It seems like the behavior between WA and MS could just be statistics saying that WA and MS always[1] vote for the opposite candidate, rather than considering a massive sudden change in the direction that one of them votes in. E.g. it's not reflecting who they vote, just who they most vehemently disagree with.

I'm not sure why that kind of interstate correlation should impact predictions?

<incoherent rambling :D> IANAS but it feels like these correlations were added to compensate for the failure in 2016 to recognize that state A going one way implied that state B would also go that way. It "feels" like a more correct approach would be to compute some kind of error/weakness measure in a states polls by bringing in those of its geographical neighbors and incorporating the polling error of that entire block vs prior years. Or something.

The intuition I'm having difficulty conveying is that actual voting correlation is based on neighboring states only because you've got bubbles of ideology that aren't strictly cut along state lines. If strength of opinion in a bubble is going one way, then you'll see that mostly in the state at the center of the bubble, but the bubble still spreads into neighboring states, and a "stronger" bubble could push it geographically further into those neighbouring states, and/or could increase the bias in areas inside the bubble. </rambling>

[1] "Always" == most recent history

RivieraKid 5 years ago | |

> I'm not sure why that kind of interstate correlation should impact predictions?
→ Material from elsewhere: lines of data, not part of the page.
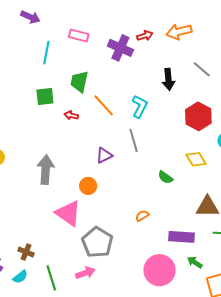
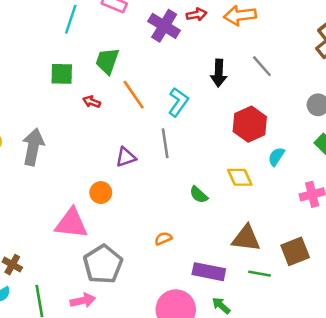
gray arrow: (46, 170) -> (33, 147), moved
pink triangle: (68, 213) -> (71, 223), turned -36

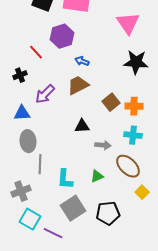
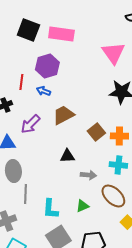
red line: (36, 52) -> (21, 82), turned 49
blue arrow: (82, 61) -> (43, 91), moved

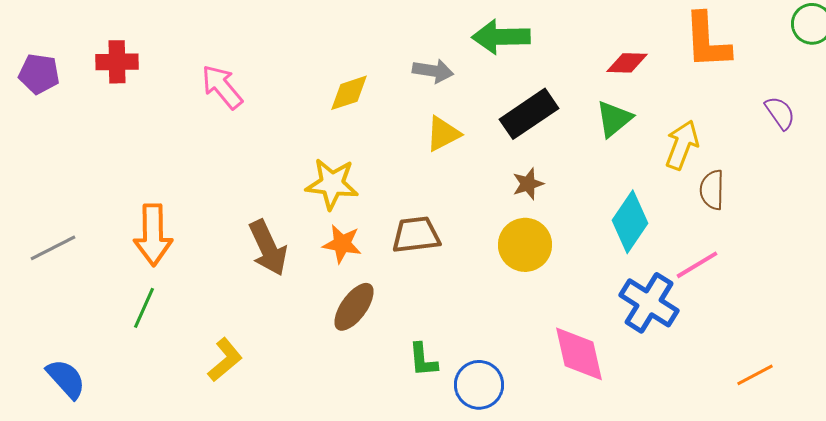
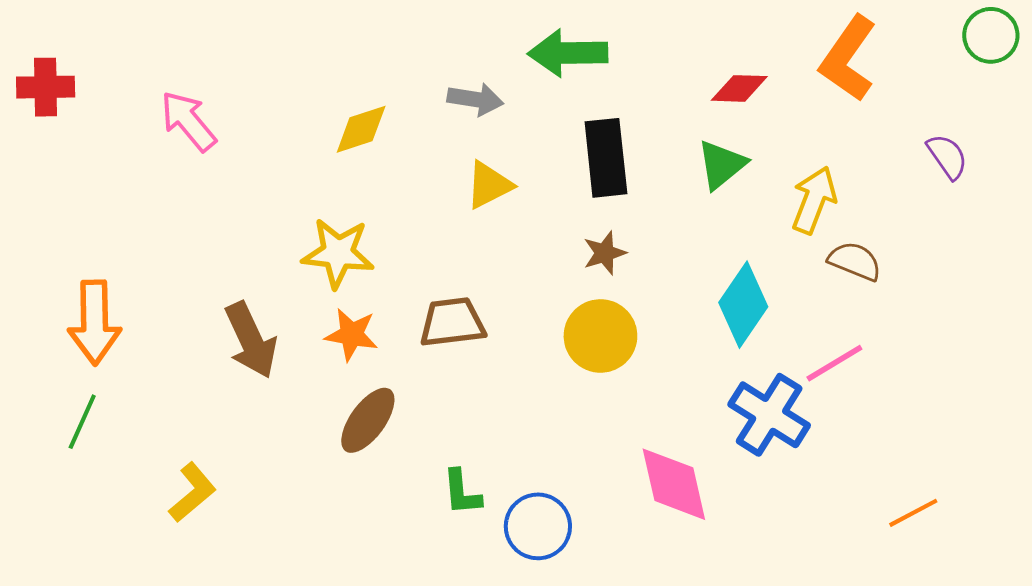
orange L-shape: (707, 41) -> (848, 58), turned 38
black rectangle: (529, 114) -> (606, 158), turned -62
brown semicircle: (712, 190) -> (855, 261), turned 111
538 has low positive correlations between states on average, which actually has a big impact, it increases overall uncertainty (and therefore Trump's win probability). Why? If the states are not correlated, you usually end up with a few states going off the rails, like Trump winning Colorado without any nationwide swing.

DavidSJ 5 years ago | | |

Other way around: uncorrelated errors tend to cancel each other, correlated errors tend to reinforce each other.

aakilfernandes 5 years ago |

Could this just be a result of low sampling by the author? If you reduce a sample to only include some tiny edge case, the resulting data points are going to be weird in random ways.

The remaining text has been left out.